Saved data entries:

=== Begin Enclosure ===

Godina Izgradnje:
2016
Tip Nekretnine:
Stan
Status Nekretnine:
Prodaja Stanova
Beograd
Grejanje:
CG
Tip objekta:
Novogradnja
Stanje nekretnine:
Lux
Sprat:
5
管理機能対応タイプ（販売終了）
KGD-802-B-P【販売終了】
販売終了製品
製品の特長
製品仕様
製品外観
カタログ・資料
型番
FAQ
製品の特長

=== End Enclosure ===
=== Begin Enclosure ===

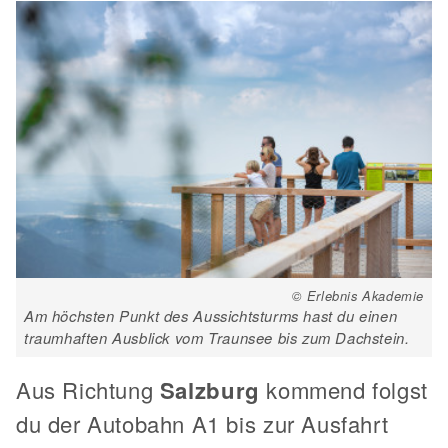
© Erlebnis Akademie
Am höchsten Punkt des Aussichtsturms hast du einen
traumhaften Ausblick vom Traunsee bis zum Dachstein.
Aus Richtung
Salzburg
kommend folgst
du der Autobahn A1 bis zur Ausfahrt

=== End Enclosure ===

> Work instruction
Starting with the line with "Am höchsten Punkt" above and going on through the line with "du der Autobahn A1 bis zur Ausfahrt", transcribe every line exactly, both ends included, and add nothing.

> Answer
Am höchsten Punkt des Aussichtsturms hast du einen
traumhaften Ausblick vom Traunsee bis zum Dachstein.
Aus Richtung
Salzburg
kommend folgst
du der Autobahn A1 bis zur Ausfahrt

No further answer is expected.